Competition between external sensing and stochastic strategies. a External sensing strategies are competed against the optimal stochastic strategy. The contour plot shows the proportion of W of the external sensing genotype for different combinations of the probability of switching and the value of \(\theta \). The carrying capacity is \(N=10^7\) and the Hill coefficient (n) is fixed at 2. The black line indicates the boundary between strategies that beat the optimal stochastic and those that lose. b Contour plot of the average switch probability (\(\log _{10}\)) over population growth for combinations of \(\theta \) and \(p_e\) for external sensing strategies (\(N=10^7\) and \(n=2\)). By increasing switch probability with increasing population size, the external sensing strategy can outcompete the optimal stochastic strategy over a larger range of average switch rates. c The best external sensing strategy parameters are shown as a function of the Hill coefficient. The probability of switching \(p_e\) (blue) and \(\theta \) (red) are relatively constant. The green points show the proportion of W types of the external sensing strategy compared to the optimal stochastic strategy. d The contour regions for strategies that beat the optimal stochastic strategy are shown for different Hill coefficients (n values). The \(n=1\) (blue) boundary encompasses the largest range of parameters \(p_e\) and \(\theta \). In contrast, the \(n=8\) strategy has the smallest region and requires a finer tuning of parameters. (Color figure online)

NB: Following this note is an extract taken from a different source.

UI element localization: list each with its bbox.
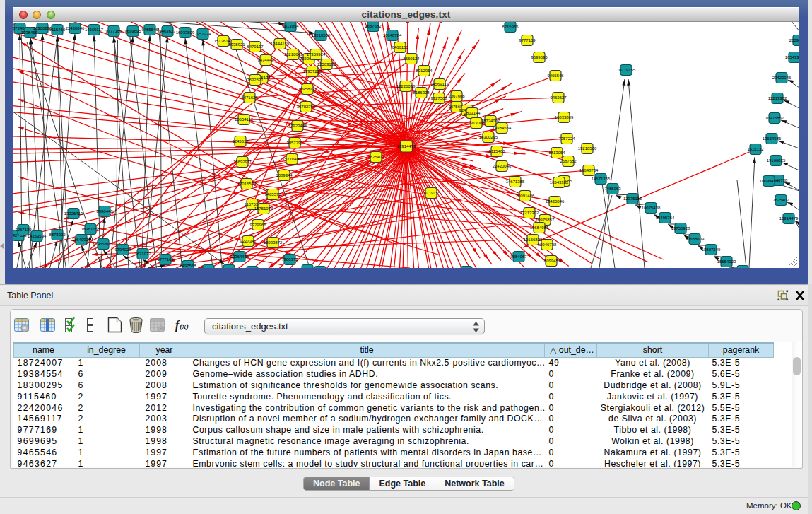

Another result of Fig. 2a is that there is a single optimal external sensing strategy in terms of its degree of winning over the stochastic strategy, i.e. the most W types to seed the \(E_W\) environment. This single optimal external sensing strategy adopts the maximum probability of switching in our parameter space (\(p_{e}\) = \(10^{-.1}\)) and a threshold coefficient \(\theta = .4\). This means that the population increases its switch probability to half maximal when the density is 40 % of the carrying capacity. This single optimal strategy is robust to changes in the Hill coefficient n (Fig. 2c) and enables the external sensing strategy to compose over 90 % of the W types at the end of growth in \(E_S\). In fact, as the Hill coefficient decreases there is a larger area of parameter space in which the external sensing strategy wins (see Fig. 2d). This means that a sharp response with a higher value of the Hill coefficient requires more tuning of parameters than a more gradual response represented by lower Hill coefficients (\(n=1\)).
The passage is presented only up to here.